┏━━

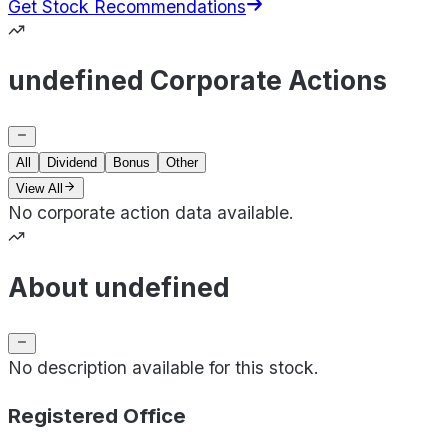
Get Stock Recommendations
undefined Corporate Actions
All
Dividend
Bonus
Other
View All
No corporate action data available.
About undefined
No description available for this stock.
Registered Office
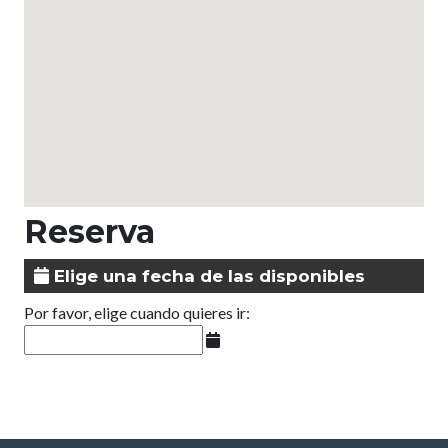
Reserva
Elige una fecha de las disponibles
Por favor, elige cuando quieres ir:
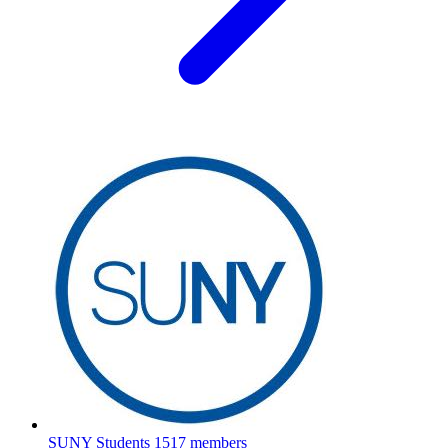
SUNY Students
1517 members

┗━━
┏━━

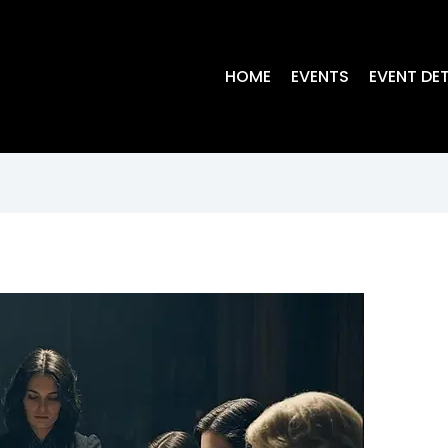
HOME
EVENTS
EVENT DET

┗━━
┏━━

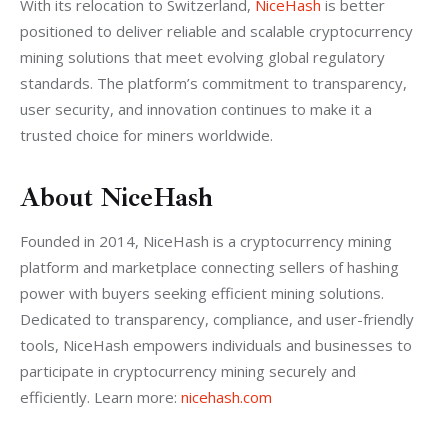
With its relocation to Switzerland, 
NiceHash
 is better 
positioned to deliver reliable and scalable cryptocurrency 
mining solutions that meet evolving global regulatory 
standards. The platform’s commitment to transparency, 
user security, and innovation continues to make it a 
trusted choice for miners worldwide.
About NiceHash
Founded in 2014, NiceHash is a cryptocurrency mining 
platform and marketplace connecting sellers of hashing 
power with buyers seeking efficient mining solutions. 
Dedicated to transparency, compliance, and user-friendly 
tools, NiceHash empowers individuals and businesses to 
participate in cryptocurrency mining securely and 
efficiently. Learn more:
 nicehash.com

┗━━

#### Exercise requirements
Each line with the word "platform" in the records above belongs in the result; copy all of them.

#### Solution
standards. The platform’s commitment to transparency, 
platform and marketplace connecting sellers of hashing 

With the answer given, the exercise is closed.